REQUIREMENT.
Filter this material down to the lines that hold "гуся", copying each one.

SUPPLIED RECORDS.
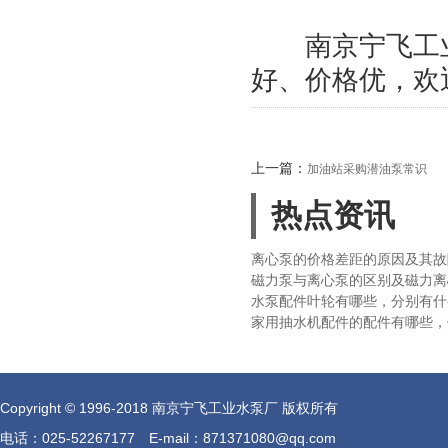
南京宁飞工业
好、价格优，欢
上一篇：
加油站采购潜油泵常识
热点资讯
离心泵的价格差距的原因及其故
磁力泵与离心泵的区别及磁力离
水泵配件叶轮有哪些，分别有什
家用抽水机配件的配件有哪些，
Copyright © 1996-2018 南京宁飞工业水泵厂 版权所有
电话：025-52267177 E-mail：871371080@qq.com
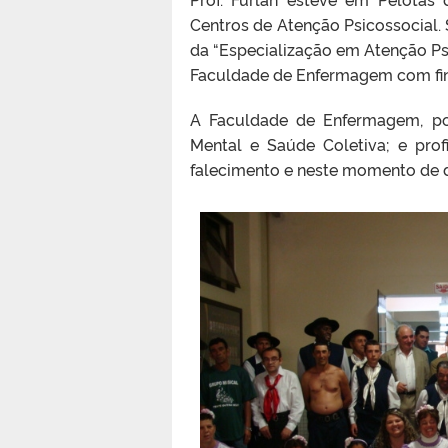
Centros de Atenção Psicossocial. 
da “Especialização em Atenção Ps
Faculdade de Enfermagem com fin
A Faculdade de Enfermagem, po
Mental e Saúde Coletiva; e pro
falecimento e neste momento de do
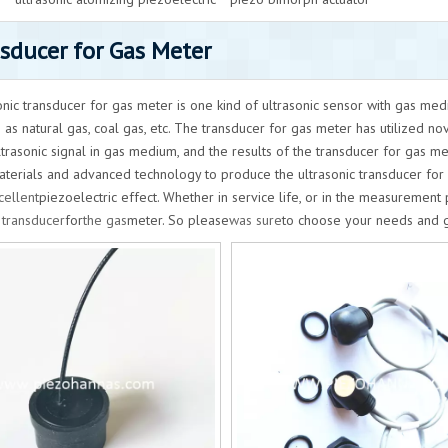
sducer for Gas Meter
onic transducer for gas meter is one kind of ultrasonic sensor with gas me
 as natural gas, coal gas, etc. The transducer for gas meter has utilized n
ultrasonic signal in gas medium, and the results of the transducer for gas 
terials and advanced technology to produce the ultrasonic transducer for ga
cellent
piezoelectric effect. Whether in service life, or in the measurement
 transducer
for
the gas
meter. So please
was sure
to choose your needs and g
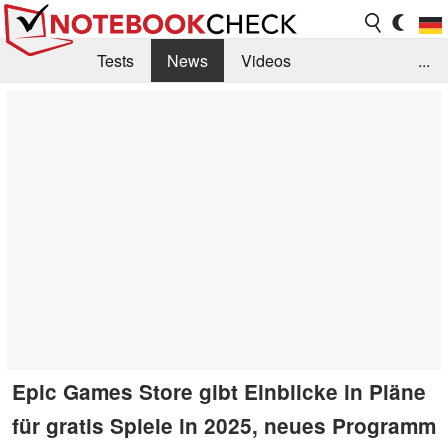
Tests
News
Videos
...
Benchmarks & Tech
Externe Tests
Kaufberatung
Deals
Suche
Jobs
Forum
Epic Games Store gibt Einblicke in Pläne
für gratis Spiele in 2025, neues Programm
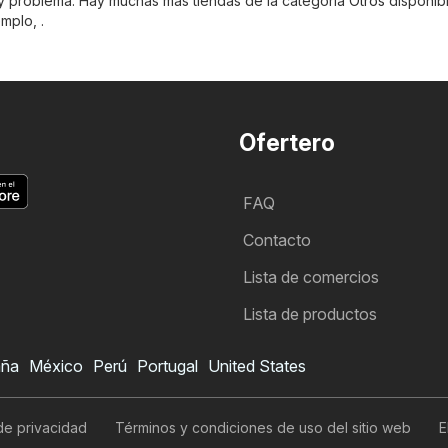
y problema. Hay muchas más tiendas de la categoría
Otros
disponibl
mplo, .
Ofertero
FAQ
Contacto
Lista de comercios
Lista de productos
aña
México
Perú
Portugal
United States
 de privacidad
Términos y condiciones de uso del sitio web
E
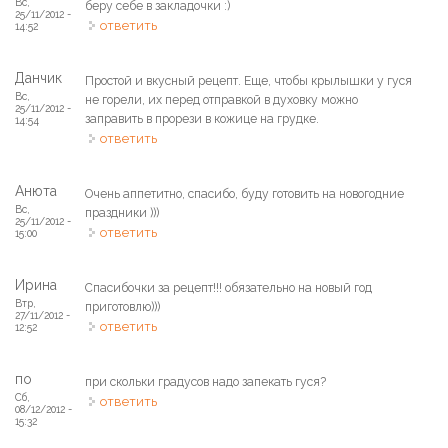
Вс,
беру себе в закладочки :)
25/11/2012 -
ответить
14:52
Данчик
Простой и вкусный рецепт. Еще, чтобы крылышки у гуся
Вс,
не горели, их перед отправкой в духовку можно
25/11/2012 -
заправить в прорези в кожице на грудке.
14:54
ответить
Анюта
Очень аппетитно, спасибо, буду готовить на новогодние
Вс,
праздники )))
25/11/2012 -
ответить
15:00
Ирина
Спасибочки за рецепт!!! обязательно на новый год
Втр,
приготовлю)))
27/11/2012 -
ответить
12:52
по
при скольки градусов надо запекать гуся?
Сб,
ответить
08/12/2012 -
15:32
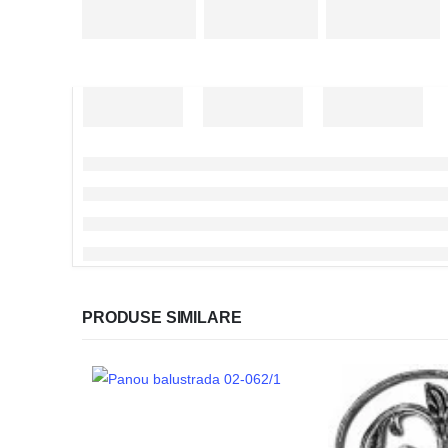
PRODUSE SIMILARE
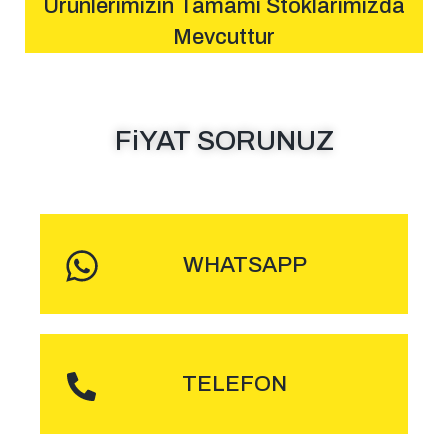
Ürünlerimizin Tamamı Stoklarımızda
Mevcuttur
FiYAT SORUNUZ
MESAJ GÖNDER
WHATSAPP
ARA
TELEFON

SOLUTION TO THE PROBLEM.
Простой и вкусный рецепт. Еще, чтобы крылышки у гуся
при скольки градусов надо запекать гуся?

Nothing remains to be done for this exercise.